After talking to the sheriff, Dodie agreed to sponsor a bill that would make it illegal for anyone to bring an imitation firearm to school, to school events, or within 1,000 feet of a school. First time offenders could be fined $250 and sentenced to six months in prison.

Dodie Horton

Our sheriff did not want one of the officers in Louisiana to shoot a student and have to live with that the rest of their lives.

Dana Chivvis

Of course.

Dodie Horton

And the parents, as well. And so that is why I agreed to carry the legislation.

Dana Chivvis

Dodie's legislation became House Bill 43, or HB 43. It went public on March 6, a month before the start of the legislative session. Dodie and the sheriff were interviewed about the bill on talk radio shows around the state.
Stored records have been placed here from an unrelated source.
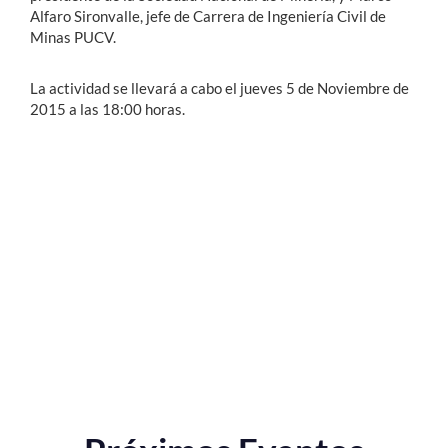
Alfaro Sironvalle, jefe de Carrera de Ingeniería Civil de
Minas PUCV.
La actividad se llevará a cabo el jueves 5 de Noviembre de
2015 a las 18:00 horas.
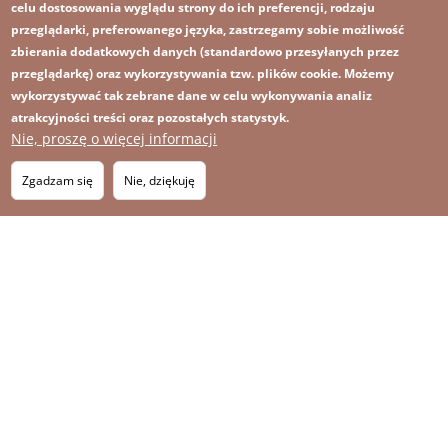
celu dostosowania wyglądu strony do ich preferencji, rodzaju
przeglądarki, preferowanego języka, zastrzegamy sobie możliwość
zbierania dodatkowych danych (standardowo przesyłanych przez
przeglądarkę) oraz wykorzystywania tzw. plików cookie. Możemy
wykorzystywać tak zebrane dane w celu wykonywania analiz
atrakcyjności treści oraz pozostałych statystyk.
Nie, proszę o więcej informacji
Obraz
Obraz
Zapisz się na newsletter
RSS
Footer
Zgadzam się
Nie, dziękuję
OBRAZ
menu
MAPA STRONY
with
icons
2026 KGHM Wszelkie prawa zastrzeżone
Nota prawna
Polityka prywatności
Kontakt
Menu
Platforma sygnalisty
stopka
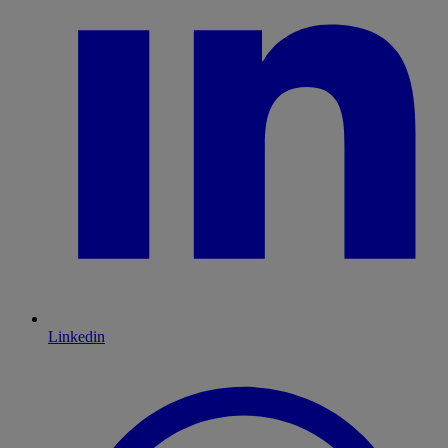
Linkedin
A lot of people thought it seemed totally sensible.

Don Dubuc

I don't see anything good that could come in from keeping a right for students-- kids, basically-- to bring these fake guns to school.

Dana Chivvis

That's Don Dubuc on his radio show, More Outdoors. It's a hunting and fishing show. His guests that day were a firearms instructor and the manager of a gun store. Don had run a poll about the bill the day before. 65% of listeners who weighed in were for Dodie's bill. Only 35% were against it, which still surprised one of Don's guests, Devin Burgess. He's the one who manages the gun store.

Devin Burgess

I was surprised how large of an audience was opposed to that. You did a poll during that show, and I think it was 65% to 35%. I don't see any reason that someone would oppose that.

Don Dubuc

I think it's a good thing, and we'll see what happens with it. It's House Bill 43, and we'll watch it as it progresses through the session. What else did you guys want to talk about?

Gavin Chachere

Well, Devin brought up the three guns you would have during the apocalypse, and I always--

Dana Chivvis

The three guns you would bring to the apocalypse-- the gun version of what three books would you take to a desert island, only way more practical. The enthusiastic response Dodie got on More Outdoors is not what she remembers about the bill. What she remembers is the backlash she got from her own people, mainly Republicans around the state. This is a radio show called Tom Gresham's Gun Talk.

Tom Gresham

Yeah. And how did Louisiana come to this?

Dana Chivvis

The host, Tom Gresham, was not a fan of Dodie's bill. Gresham lives in Louisiana, but it's a national show.

Tom Gresham

Elected lawmakers always feel they must do something. We must do something. That's what we're here for. We have to do something. State representative-- this is Louisiana, Dodie Horton, Republican.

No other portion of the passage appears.